転職活動の結果、採用してくれる企業から内定をもらい転職を成功させたことの喜びで大切な手続きを忘れてしまうこともあります。そのようなことがないように、退職の際の必要な手続きを頭に入れておきましょう。

転職が決まると、今までの仕事の引継ぎや場合によっては引越しなども伴い、多忙になります。そんな忙しいときに、諸手続きまで忘れてしまわないためにも、転職活動を始まる前、もしくは転職活動中に下準備を進めておくといいですね。

この退職の際の保険などの手続きは、次の就職先が決まっている場合と決まっていない場合では大きく異なります。まず、健康保険です。いつ病気や事故で病院にかかるかわからないので、手続きはきちんとしましょう。

就職先が決まっている場合は、そのまま次の会社の健康保険に加入できます。就職先が決まっていない場合には、今住んでいる市区町村各自治体の役所で手続きを行い、国民健康保険に加入しなければいけません。

またこの際の手続きは退職日の翌日から14日以内と定められています。また前の職場を退職してから2年間に限り勤めた時と同じ健康保険の適用が受けられる場合があります。これは、前職の健康保険に2ヶ月以上の継続加入が条件となります。

この制度「任意継続被保険者制度」の申請は、自分の住所を管轄する社会保険事務所、または勤めていた会社が所属している健康保険組合で行うことができます。この場合は退職の翌日から20日以内です。

雇用保険についてですが、就職が決まっている場合は、新しい職場に「雇用保険被保険者証」を担当の人に渡します。この証は退職時に受け取れます。就職先が決まっていない場合の雇用保険は、退職の際に受けとった「離職票」と「雇用保険被保険者証」を自分の住所を管轄するはハローワークに提出しなければいけません。

失業手当といわれる「失業給付金」を受給するためには、いくつかの条件があります。
まず1つは、退職日以前の1年間に雇用保険の被保険者期間が6ヶ月以上であること。2つめは、失業状態であること。3つめは、雇用保険被保険者の資格喪失の確認を受けていること、です。
樹種退職の場合は受給開始も遅くなりますので、まずはハローワークにいき、諸確認をしましょう。

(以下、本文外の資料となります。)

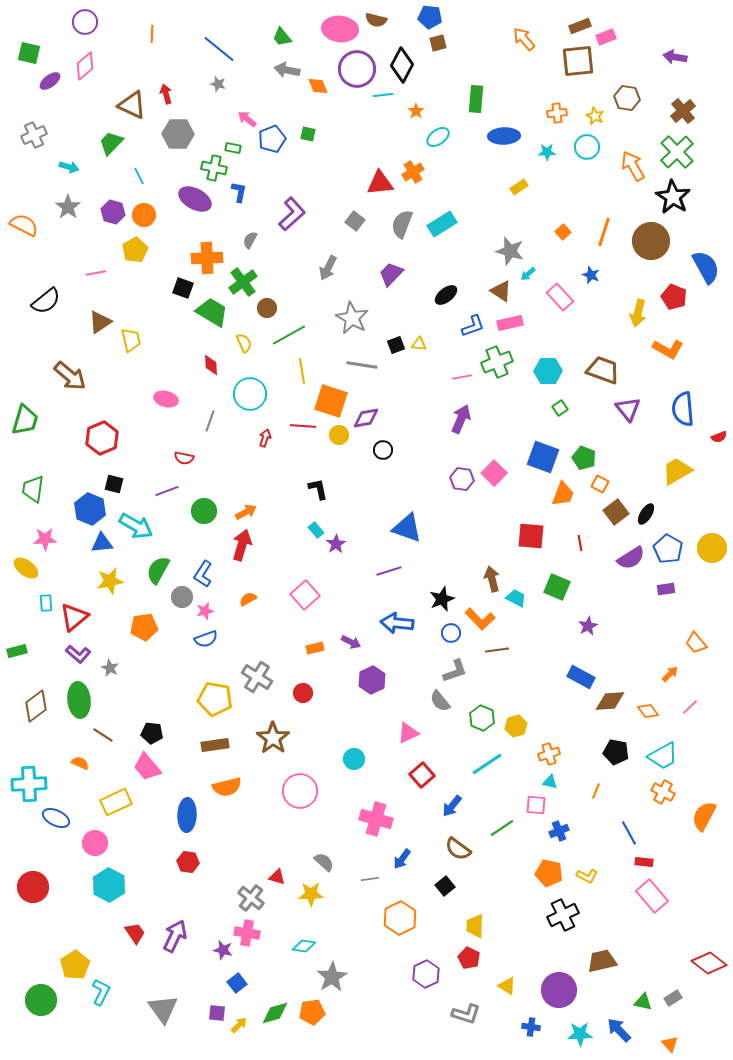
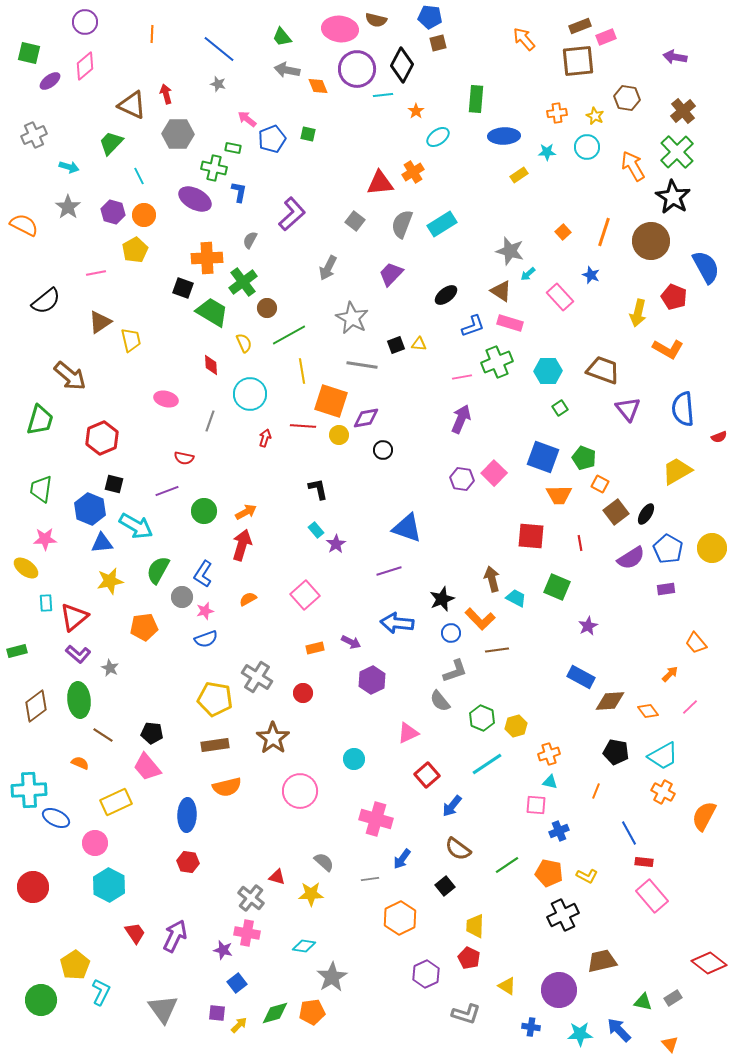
yellow rectangle at (519, 187): moved 12 px up
pink rectangle at (510, 323): rotated 30 degrees clockwise
green trapezoid at (25, 420): moved 15 px right
green trapezoid at (33, 489): moved 8 px right
orange trapezoid at (563, 494): moved 4 px left, 1 px down; rotated 68 degrees clockwise
red square at (422, 775): moved 5 px right
cyan cross at (29, 784): moved 6 px down
green line at (502, 828): moved 5 px right, 37 px down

年金の手続きですが、みなさん年金手帳というものを持っていると思います。新しい就職先が決まっている場合は、この年金手帳を次の会社の担当者に提出します。
就職先が決まっていない場合は、「国民年金」への加入が必要です。退職の翌日から14日以内に、自治体の年金担当窓口で手続きをしましょう。

最後に所得税などの税金の手続きですが、就職先が決まっている場合は退職時に受け取った源泉徴収票を就職先の担当者に渡します。就職先が未定の場合は、住所を管轄する各税務署で確定申告をしなければいけません。

どの手続きにおいても、社会保険への加入と納税というものは国民の義務です。一社会人としても、この義務をきちんと果たすよう努めましょう。